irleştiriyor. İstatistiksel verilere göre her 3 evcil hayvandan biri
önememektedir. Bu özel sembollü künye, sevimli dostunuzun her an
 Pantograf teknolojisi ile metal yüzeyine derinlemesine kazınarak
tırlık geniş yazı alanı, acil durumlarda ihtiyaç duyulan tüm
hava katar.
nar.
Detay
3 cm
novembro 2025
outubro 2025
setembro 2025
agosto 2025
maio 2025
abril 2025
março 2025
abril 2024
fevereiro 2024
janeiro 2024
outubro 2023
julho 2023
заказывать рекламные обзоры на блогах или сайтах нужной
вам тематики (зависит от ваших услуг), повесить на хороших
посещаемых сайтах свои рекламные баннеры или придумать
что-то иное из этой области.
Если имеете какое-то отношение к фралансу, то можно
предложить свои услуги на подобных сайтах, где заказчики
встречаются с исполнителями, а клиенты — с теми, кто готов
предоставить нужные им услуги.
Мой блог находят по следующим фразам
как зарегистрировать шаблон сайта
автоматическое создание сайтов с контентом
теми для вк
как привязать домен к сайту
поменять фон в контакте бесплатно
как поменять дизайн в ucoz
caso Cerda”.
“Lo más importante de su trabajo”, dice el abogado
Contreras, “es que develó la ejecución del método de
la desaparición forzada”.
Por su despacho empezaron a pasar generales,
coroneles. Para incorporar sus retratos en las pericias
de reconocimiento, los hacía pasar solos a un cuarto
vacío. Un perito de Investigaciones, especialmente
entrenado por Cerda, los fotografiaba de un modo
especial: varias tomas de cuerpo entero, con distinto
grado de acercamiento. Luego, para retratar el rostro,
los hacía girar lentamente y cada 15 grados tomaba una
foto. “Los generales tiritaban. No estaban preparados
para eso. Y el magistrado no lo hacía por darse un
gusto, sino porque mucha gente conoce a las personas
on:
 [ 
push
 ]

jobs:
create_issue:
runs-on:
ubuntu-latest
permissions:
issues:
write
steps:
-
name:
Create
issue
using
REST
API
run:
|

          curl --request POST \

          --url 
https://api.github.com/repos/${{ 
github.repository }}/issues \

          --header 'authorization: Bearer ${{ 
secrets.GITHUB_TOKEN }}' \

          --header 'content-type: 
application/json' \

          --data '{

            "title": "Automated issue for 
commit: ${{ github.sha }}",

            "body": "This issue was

****

ACTIVITY: Reproduce all of the entries word for word.

REPLY:
irleştiriyor. İstatistiksel verilere göre her 3 evcil hayvandan biri
önememektedir. Bu özel sembollü künye, sevimli dostunuzun her an
 Pantograf teknolojisi ile metal yüzeyine derinlemesine kazınarak
tırlık geniş yazı alanı, acil durumlarda ihtiyaç duyulan tüm
hava katar.
nar.
Detay
3 cm
novembro 2025
outubro 2025
setembro 2025
agosto 2025
maio 2025
abril 2025
março 2025
abril 2024
fevereiro 2024
janeiro 2024
outubro 2023
julho 2023
заказывать рекламные обзоры на блогах или сайтах нужной
вам тематики (зависит от ваших услуг), повесить на хороших
посещаемых сайтах свои рекламные баннеры или придумать
что-то иное из этой области.
Если имеете какое-то отношение к фралансу, то можно
предложить свои услуги на подобных сайтах, где заказчики
встречаются с исполнителями, а клиенты — с теми, кто готов
предоставить нужные им услуги.
Мой блог находят по следующим фразам
как зарегистрировать шаблон сайта
автоматическое создание сайтов с контентом
теми для вк
как привязать домен к сайту
поменять фон в контакте бесплатно
как поменять дизайн в ucoz
caso Cerda”.
“Lo más importante de su trabajo”, dice el abogado
Contreras, “es que develó la ejecución del método de
la desaparición forzada”.
Por su despacho empezaron a pasar generales,
coroneles. Para incorporar sus retratos en las pericias
de reconocimiento, los hacía pasar solos a un cuarto
vacío. Un perito de Investigaciones, especialmente
entrenado por Cerda, los fotografiaba de un modo
especial: varias tomas de cuerpo entero, con distinto
grado de acercamiento. Luego, para retratar el rostro,
los hacía girar lentamente y cada 15 grados tomaba una
foto. “Los generales tiritaban. No estaban preparados
para eso. Y el magistrado no lo hacía por darse un
gusto, sino porque mucha gente conoce a las personas
on:
 [ 
push
 ]

jobs:
create_issue:
runs-on:
ubuntu-latest
permissions:
issues:
write
steps:
-
name:
Create
issue
using
REST
API
run:
|

          curl --request POST \

          --url 
https://api.github.com/repos/${{ 
github.repository }}/issues \

          --header 'authorization: Bearer ${{ 
secrets.GITHUB_TOKEN }}' \

          --header 'content-type: 
application/json' \

          --data '{

            "title": "Automated issue for 
commit: ${{ github.sha }}",

            "body": "This issue was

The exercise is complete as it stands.